In which we bear witness to madness
Helen has seen Addison withdraw mentally – she has seen it before. There is something about him that shrinks into an invisible case that confines him to quarters. Her heart quickens. If he fails now, it will be her fault. She must give back some of what he expended on her.
The crooning has started again.
‘They daren’t come near, baby darling. You’re all fine – mine until I give you up.’
Carla is no longer moaning. She is clinging to Helen, the tears dried on her cheek, fear stark on her face.
Helen tries to think. It is made difficult through Steve’s drunken litany. The hum sucks her mind into a black hole.
‘I think it’s time to give you up, baby.’

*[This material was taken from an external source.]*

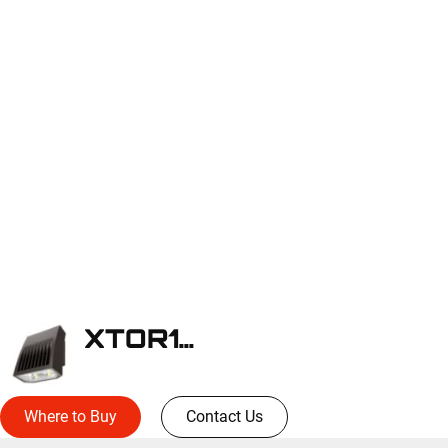
XTOR1B-W
Where to Buy
Contact Us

She must shield the blackness out. Until she has the thing she needs, which is near the door.
She hurries Carla to the entrance, whispering urgently to gain her co-operation. ‘I’ve got a plan, Carla, just hold on for Dinah.’ Thrusting the girl none too gently at a Follower, she grabs from near the door the small glass vial they use for anointing people.
Slipping quietly back to a vantage point from where she judges she can succeed, she watches a moment more. There has been silence for nearly a minute. Steve is swaying to a soundless beat, eyes on Addison. She cannot detect his intention since his face is side-on to hers, but in a moment she must take her chance. There will not be another. They are like tigers sizing up the opposition and awaiting the first strike.

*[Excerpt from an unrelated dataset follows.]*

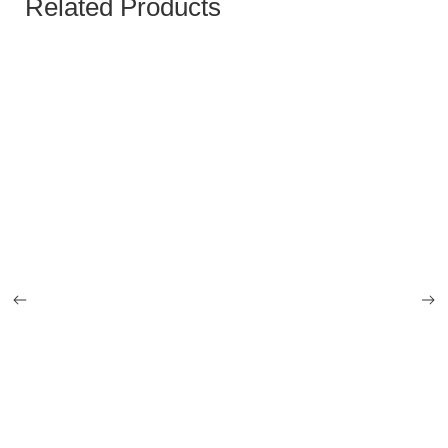
Related Products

Addison glances down at her, and the emptiness in his face triggers the decision. She nods briskly at him, indicating Dinah with her left hand. With her right, she hurls the glass vial in a projectory straight at Steve. Worthy of her bowling days, but there is no time to gloat.
The man senses some change, is startled into distraction and looks over his shoulder.

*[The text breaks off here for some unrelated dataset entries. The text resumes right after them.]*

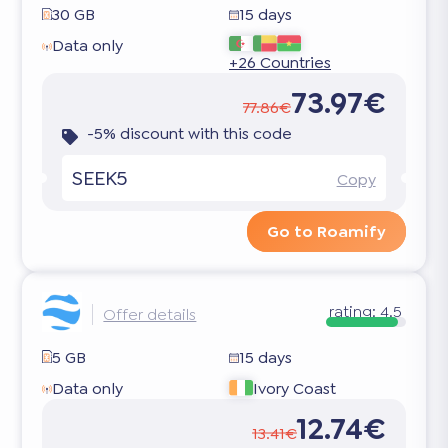
30 GB
15 days
Data only
+26 Countries
73.97€
77.86€
-5% discount with this code
SEEK5
Copy
Go to Roamify
rating:
4.5
Offer details
5 GB
15 days
Data only
Ivory Coast
12.74€
13.41€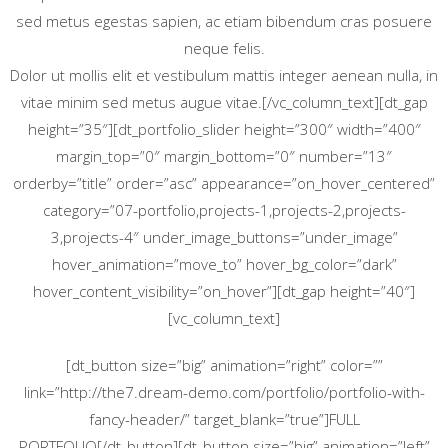
sed metus egestas sapien, ac etiam bibendum cras posuere
neque felis.
Dolor ut mollis elit et vestibulum mattis integer aenean nulla, in
vitae minim sed metus augue vitae.[/vc_column_text][dt_gap
height=”35″][dt_portfolio_slider height=”300″ width=”400″
margin_top=”0″ margin_bottom=”0″ number=”13″
orderby=”title” order=”asc” appearance=”on_hover_centered”
category=”07-portfolio,projects-1,projects-2,projects-
3,projects-4″ under_image_buttons=”under_image”
hover_animation=”move_to” hover_bg_color=”dark”
hover_content_visibility=”on_hover”][dt_gap height=”40″]
[vc_column_text]
[dt_button size=”big” animation=”right” color=””
link=”http://the7.dream-demo.com/portfolio/portfolio-with-
fancy-header/” target_blank=”true”]FULL
PORTFOLIO[/dt_button][dt_button size=”big” animation=”left”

Addison, acting more on instinct than plan, Helen is sure, leaps forward and grabs the baby as intended, pulling her away from Steve’s insanity into his own strong safe arms.
In horror Helen watches as Steve sways, stumbles sideways and flails around for the railing. He emits a cry and loses his balance. The thigh-height rail fails to contain his fall. Helen cannot move to do so. A bullet from behind flings past her with a scream, ‘No, Steve!’
Carla is too far away to make the distance in time. The thud on the wooden floor echoes round them and dies away as she stands screaming into the emptiness of the evening.
Helen runs to her side and cradles the hysterical girl in her arms.
She is wimpering again, ‘He didn’t have to die, he shouldn’t be dead. He wasn’t bad really.’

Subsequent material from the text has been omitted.